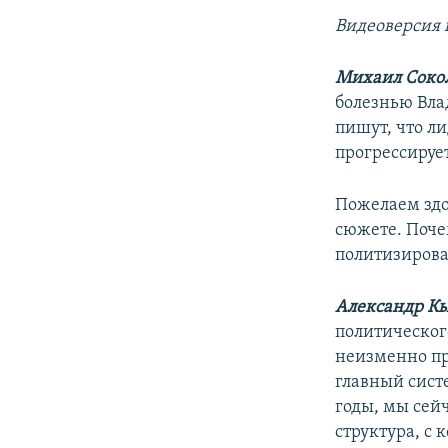
Видеоверсия
Михаил Сокол
болезнью Вла
пишут, что ли
прогрессируе
Пожелаем здо
сюжете. Поче
политизиров
Александр Кы
политическог
неизменно пре
главный сист
годы, мы сейч
структура, с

▶ [WHAT NEEDS TO BE DONE]: Please reproduce the line containing "политизиров" and each line after it to the end of the listing, exactly, with nothing added or left out.

▶ [WRITTEN RESPONSE]:
политизиров
Александр Кы
политическог
неизменно пре
главный сист
годы, мы сейч
структура, с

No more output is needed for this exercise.